Re: Sigcontext->sc_pc Passed to User

"Kevin D. Kissell" <kevink@mips.com> · Fri, 12 Jul 2002 13:49:15 +0200

From: "Ralf Baechle" <ralf@oss.sgi.com>
> On Fri, Jul 12, 2002 at 10:00:27AM +0200, Kevin D. Kissell wrote:
> 
> > The IRIX team made some stunningly bad design 
> > decisions over the years, my favorite being "virtual
> > swap space" and its side effect of deliberately killing 
> > system daemons at random under load.  A signal scheme
> > such as we have now in MIPS/Linux, where a user program
> > *cannot* identify the instruction causing a signal if
> > that instruction was in the delay slot of a taken branch,
> > is broken from first principles.
> 
> Certainly you're right when you say a signal handler show know which
> instruction was causing a fault.  Ours is simply a too bad implementation
> of their interface ...
> 
> IRIX virtual swap space is simply memory overcommit.  Linux has that too
> and it's been subject to frequent religious discussions on Linux kernel.
> Non-overcommit means large amounts of memory are required when forking
> of a new process.  The standard example is a fat bloated Mozilla forking
> for printing.  Non-overcommit means you need those 50 or 100 megs of
> Mozilla process size once more and if not as physical memory then at
> least as swap space.  Deciede yourself if you're paranoid and want that
> operation to only succeed if that much memory is actually available or
> if you take the risk of the fork & exec operation failing the other way.

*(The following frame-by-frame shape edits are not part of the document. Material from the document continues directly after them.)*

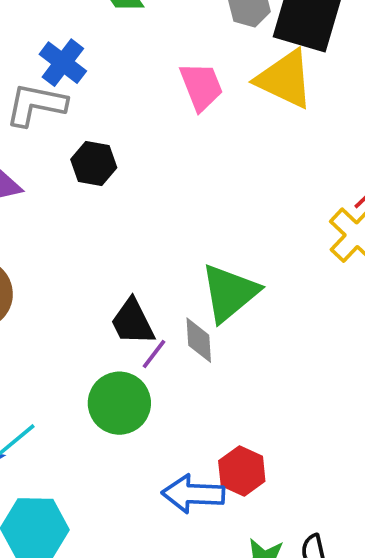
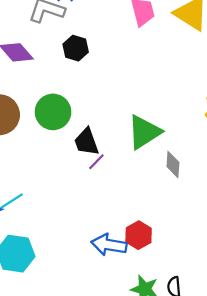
gray diamond: (199, 340) -> (173, 164), moved
green circle: (119, 403) -> (53, 112), moved

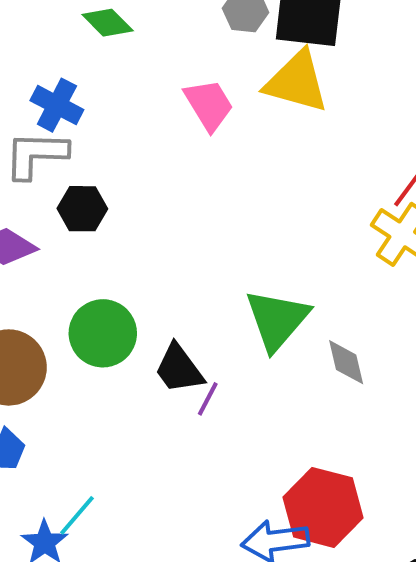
black hexagon: (76, 48) -> (82, 209), moved
red hexagon: (139, 235) -> (323, 507), size x1.5

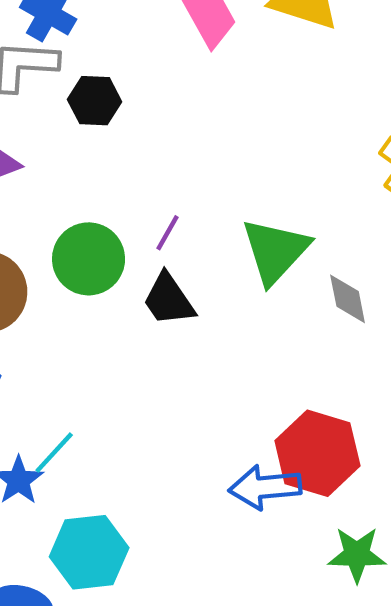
black hexagon: (82, 209) -> (95, 101), moved
purple line: (208, 399) -> (168, 233), moved

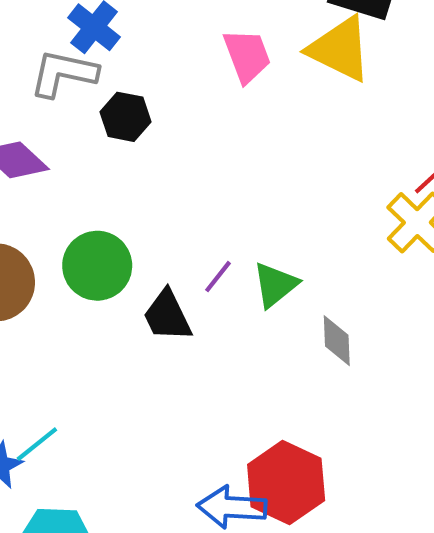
purple line: (168, 233) -> (218, 277), moved
green triangle: (275, 251) -> (275, 285), size x0.7

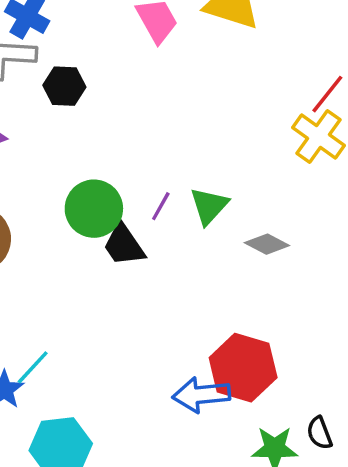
green circle: (97, 266) -> (94, 209), moved
gray diamond: (337, 341) -> (267, 244), turned -51

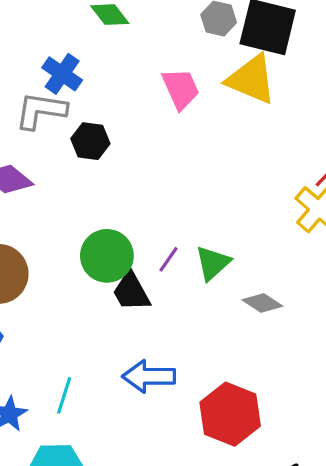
cyan line: (33, 367) -> (64, 395), moved, turned -30
blue arrow: (201, 395) -> (149, 376), moved

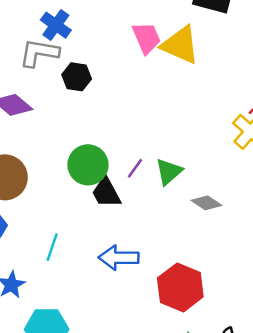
yellow triangle: (251, 79) -> (180, 45), moved
cyan line: (64, 395) -> (52, 247), moved

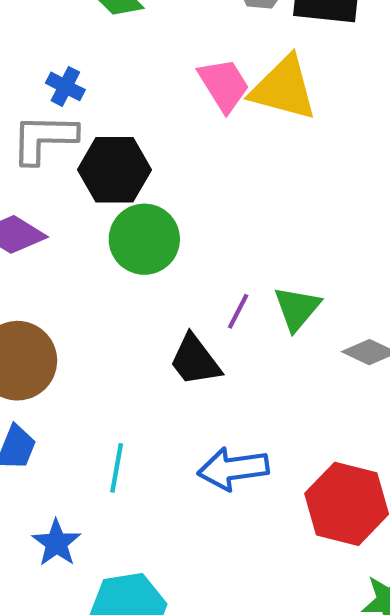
blue cross: (56, 25) -> (65, 86), size x0.7
black hexagon: (77, 77) -> (114, 170), size x1.4
green circle: (88, 165) -> (144, 239), moved

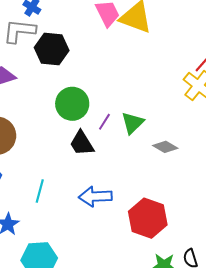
green circle: (144, 239) -> (72, 104), moved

Whenever it's been my design responsibility, I made forks fail if
there wasn't enough backing store to handle the process.  Frankly,
there are limits to the degree to which an OS should compromise
its integrity for the sake of supporting badly concieved applications,
be they Mozilla or the SGI integrated CAD environment.  But
even if you prefer to take the "speculative" or "optimistic" model
for handling the situation, what IRIX did was insane:  When, after
having allowed too many unsupportable forks to succeed, they
detected deadlock in the swap system, they killed processes
*at random*.  Including system daemons.  At a *minimum*,
a system should only terminate processes belonging to the
user (and preferably the process group) who has been granted
speculative fork success.  Anything else is a massive "breach of
contract" for a multiuser OS.

IMHO, if someone really wanted to fix this in the OS, 
we'd get beyond the traditional Unix "fork" model.  
And if someone really wanted to avoid the problem in Mozilla or 
an IDE, one would have all subprograms launched by a tiny 
"launcher", who would recieve instructions and data via some 
form of IPC, fork itself, and exec as appropriate.

But this is getting a bit off the topic.  Is anyone aware of any
IRIX applications ported to Linux that would break if we
corrected the signal payload semantics?

            Kevin K.